Your instructions: Once the line containing "苏ICP备12065029号-1" is found in the entries below, restate it and each following line word for word, stopping after the line containing "INFORMACIÓN DE ENVÍO".

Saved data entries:
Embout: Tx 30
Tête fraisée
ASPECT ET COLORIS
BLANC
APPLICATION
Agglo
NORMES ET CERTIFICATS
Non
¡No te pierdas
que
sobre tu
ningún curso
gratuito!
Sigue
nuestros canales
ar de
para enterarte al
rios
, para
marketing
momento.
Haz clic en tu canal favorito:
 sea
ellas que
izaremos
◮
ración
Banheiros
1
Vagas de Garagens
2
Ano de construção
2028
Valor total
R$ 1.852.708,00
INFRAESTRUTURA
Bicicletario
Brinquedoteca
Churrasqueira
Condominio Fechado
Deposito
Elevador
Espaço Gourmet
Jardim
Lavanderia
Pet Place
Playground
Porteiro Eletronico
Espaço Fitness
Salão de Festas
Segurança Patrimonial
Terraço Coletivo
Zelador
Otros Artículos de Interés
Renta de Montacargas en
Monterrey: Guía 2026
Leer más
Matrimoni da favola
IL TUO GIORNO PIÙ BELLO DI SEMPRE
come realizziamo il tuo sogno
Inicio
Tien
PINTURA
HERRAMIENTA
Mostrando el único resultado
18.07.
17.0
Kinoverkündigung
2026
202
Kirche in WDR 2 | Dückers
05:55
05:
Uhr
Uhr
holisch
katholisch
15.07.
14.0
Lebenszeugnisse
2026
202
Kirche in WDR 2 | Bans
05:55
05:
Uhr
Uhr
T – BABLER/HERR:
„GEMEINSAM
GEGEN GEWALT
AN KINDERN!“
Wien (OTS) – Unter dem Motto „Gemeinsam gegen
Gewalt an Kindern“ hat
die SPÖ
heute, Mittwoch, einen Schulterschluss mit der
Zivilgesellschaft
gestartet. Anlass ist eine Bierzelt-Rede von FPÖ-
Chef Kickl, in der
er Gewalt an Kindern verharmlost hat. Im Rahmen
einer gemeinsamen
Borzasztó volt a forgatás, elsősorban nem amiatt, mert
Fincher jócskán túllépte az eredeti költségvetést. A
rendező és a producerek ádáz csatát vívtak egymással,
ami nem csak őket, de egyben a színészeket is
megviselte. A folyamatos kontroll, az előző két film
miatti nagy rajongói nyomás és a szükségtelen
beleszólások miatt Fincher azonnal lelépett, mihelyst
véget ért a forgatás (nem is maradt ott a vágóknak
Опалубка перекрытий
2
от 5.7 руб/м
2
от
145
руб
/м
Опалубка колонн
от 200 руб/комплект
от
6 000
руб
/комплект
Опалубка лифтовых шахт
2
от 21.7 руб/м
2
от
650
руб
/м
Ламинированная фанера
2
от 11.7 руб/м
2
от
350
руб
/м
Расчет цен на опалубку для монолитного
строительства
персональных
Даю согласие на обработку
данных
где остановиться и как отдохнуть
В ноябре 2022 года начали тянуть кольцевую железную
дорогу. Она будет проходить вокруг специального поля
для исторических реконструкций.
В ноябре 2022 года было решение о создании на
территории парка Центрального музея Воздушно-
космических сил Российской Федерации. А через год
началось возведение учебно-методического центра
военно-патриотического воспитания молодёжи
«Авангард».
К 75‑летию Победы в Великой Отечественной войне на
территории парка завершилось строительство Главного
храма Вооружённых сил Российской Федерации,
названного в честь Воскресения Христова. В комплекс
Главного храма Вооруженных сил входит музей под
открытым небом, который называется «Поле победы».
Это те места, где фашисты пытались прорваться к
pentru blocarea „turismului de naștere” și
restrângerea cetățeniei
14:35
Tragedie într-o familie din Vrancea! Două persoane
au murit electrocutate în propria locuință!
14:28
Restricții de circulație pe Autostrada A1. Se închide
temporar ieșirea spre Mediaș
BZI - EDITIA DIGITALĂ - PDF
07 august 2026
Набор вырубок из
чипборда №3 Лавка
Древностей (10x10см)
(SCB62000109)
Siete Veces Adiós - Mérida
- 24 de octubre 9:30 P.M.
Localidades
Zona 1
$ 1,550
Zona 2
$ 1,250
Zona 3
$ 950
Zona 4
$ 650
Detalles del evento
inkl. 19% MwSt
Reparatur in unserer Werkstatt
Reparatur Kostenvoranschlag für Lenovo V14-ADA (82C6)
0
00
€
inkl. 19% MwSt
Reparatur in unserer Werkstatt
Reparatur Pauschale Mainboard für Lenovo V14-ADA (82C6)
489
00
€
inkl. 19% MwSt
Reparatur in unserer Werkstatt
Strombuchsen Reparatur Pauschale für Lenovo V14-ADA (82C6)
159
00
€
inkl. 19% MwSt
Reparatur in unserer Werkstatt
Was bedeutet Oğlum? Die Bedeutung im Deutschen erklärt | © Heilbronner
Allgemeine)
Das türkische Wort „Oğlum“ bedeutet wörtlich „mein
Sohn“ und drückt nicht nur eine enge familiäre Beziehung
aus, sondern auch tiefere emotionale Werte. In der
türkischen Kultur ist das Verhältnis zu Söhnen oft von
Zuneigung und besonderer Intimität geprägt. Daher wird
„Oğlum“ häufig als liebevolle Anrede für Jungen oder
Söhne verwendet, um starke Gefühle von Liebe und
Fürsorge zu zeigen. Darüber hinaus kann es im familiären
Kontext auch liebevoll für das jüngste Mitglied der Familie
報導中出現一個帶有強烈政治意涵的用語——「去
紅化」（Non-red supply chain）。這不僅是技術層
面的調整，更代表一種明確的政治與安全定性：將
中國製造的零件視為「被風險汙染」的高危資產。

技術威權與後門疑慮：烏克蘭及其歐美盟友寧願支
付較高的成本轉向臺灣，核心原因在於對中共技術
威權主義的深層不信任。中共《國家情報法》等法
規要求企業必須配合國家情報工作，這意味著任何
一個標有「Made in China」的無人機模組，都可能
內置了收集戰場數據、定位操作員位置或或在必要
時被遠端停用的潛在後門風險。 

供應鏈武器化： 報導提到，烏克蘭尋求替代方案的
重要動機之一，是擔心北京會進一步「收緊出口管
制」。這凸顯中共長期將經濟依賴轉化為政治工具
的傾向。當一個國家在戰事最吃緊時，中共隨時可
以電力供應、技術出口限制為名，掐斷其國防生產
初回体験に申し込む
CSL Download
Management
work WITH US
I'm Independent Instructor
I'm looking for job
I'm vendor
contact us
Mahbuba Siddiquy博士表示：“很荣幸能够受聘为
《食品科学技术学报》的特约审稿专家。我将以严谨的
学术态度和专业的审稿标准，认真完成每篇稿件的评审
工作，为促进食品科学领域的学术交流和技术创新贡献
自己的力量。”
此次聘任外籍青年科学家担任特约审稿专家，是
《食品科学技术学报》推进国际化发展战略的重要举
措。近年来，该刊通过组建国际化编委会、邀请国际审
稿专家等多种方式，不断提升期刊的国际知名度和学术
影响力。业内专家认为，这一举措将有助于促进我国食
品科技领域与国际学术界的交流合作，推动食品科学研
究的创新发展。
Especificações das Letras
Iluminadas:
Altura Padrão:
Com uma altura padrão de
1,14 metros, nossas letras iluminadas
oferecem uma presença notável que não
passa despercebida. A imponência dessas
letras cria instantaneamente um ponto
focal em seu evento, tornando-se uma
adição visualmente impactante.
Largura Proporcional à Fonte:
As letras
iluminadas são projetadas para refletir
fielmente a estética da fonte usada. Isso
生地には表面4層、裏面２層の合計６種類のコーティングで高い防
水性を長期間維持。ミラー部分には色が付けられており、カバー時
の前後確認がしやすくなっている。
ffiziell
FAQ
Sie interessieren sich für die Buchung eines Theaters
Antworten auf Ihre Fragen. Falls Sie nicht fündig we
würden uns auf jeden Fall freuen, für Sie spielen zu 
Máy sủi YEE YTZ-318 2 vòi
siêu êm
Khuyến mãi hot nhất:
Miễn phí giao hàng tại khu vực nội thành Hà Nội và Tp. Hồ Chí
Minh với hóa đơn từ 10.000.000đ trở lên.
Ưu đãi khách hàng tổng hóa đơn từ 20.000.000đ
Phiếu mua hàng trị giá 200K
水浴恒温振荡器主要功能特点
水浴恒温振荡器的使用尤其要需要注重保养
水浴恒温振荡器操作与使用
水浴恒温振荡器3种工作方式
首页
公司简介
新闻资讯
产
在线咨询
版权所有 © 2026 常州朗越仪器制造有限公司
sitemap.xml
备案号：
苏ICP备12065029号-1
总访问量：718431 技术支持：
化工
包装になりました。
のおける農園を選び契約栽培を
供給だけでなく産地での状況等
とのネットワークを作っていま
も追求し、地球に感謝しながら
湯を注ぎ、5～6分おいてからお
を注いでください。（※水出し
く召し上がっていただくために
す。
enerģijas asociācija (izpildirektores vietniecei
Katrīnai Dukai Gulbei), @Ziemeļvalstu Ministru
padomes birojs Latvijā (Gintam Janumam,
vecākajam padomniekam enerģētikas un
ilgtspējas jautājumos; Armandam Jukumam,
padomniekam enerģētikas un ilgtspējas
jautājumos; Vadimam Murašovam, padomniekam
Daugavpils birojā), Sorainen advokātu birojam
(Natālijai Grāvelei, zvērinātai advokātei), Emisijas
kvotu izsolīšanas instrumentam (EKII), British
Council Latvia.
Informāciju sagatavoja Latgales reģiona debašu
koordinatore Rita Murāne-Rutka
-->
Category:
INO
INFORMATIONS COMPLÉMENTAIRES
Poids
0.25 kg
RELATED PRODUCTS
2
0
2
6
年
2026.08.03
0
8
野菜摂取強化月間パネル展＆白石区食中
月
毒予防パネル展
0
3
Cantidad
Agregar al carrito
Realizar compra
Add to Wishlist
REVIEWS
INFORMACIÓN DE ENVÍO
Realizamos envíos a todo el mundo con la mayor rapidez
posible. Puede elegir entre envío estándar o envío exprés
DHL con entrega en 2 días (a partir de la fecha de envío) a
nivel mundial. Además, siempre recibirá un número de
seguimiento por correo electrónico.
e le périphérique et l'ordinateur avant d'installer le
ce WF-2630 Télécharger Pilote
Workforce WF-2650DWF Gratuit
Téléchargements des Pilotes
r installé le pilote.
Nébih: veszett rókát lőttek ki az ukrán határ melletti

Task output:
苏ICP备12065029号-1
总访问量：718431 技术支持：
化工
包装になりました。
のおける農園を選び契約栽培を
供給だけでなく産地での状況等
とのネットワークを作っていま
も追求し、地球に感謝しながら
湯を注ぎ、5～6分おいてからお
を注いでください。（※水出し
く召し上がっていただくために
す。
enerģijas asociācija (izpildirektores vietniecei
Katrīnai Dukai Gulbei), @Ziemeļvalstu Ministru
padomes birojs Latvijā (Gintam Janumam,
vecākajam padomniekam enerģētikas un
ilgtspējas jautājumos; Armandam Jukumam,
padomniekam enerģētikas un ilgtspējas
jautājumos; Vadimam Murašovam, padomniekam
Daugavpils birojā), Sorainen advokātu birojam
(Natālijai Grāvelei, zvērinātai advokātei), Emisijas
kvotu izsolīšanas instrumentam (EKII), British
Council Latvia.
Informāciju sagatavoja Latgales reģiona debašu
koordinatore Rita Murāne-Rutka
-->
Category:
INO
INFORMATIONS COMPLÉMENTAIRES
Poids
0.25 kg
RELATED PRODUCTS
2
0
2
6
年
2026.08.03
0
8
野菜摂取強化月間パネル展＆白石区食中
月
毒予防パネル展
0
3
Cantidad
Agregar al carrito
Realizar compra
Add to Wishlist
REVIEWS
INFORMACIÓN DE ENVÍO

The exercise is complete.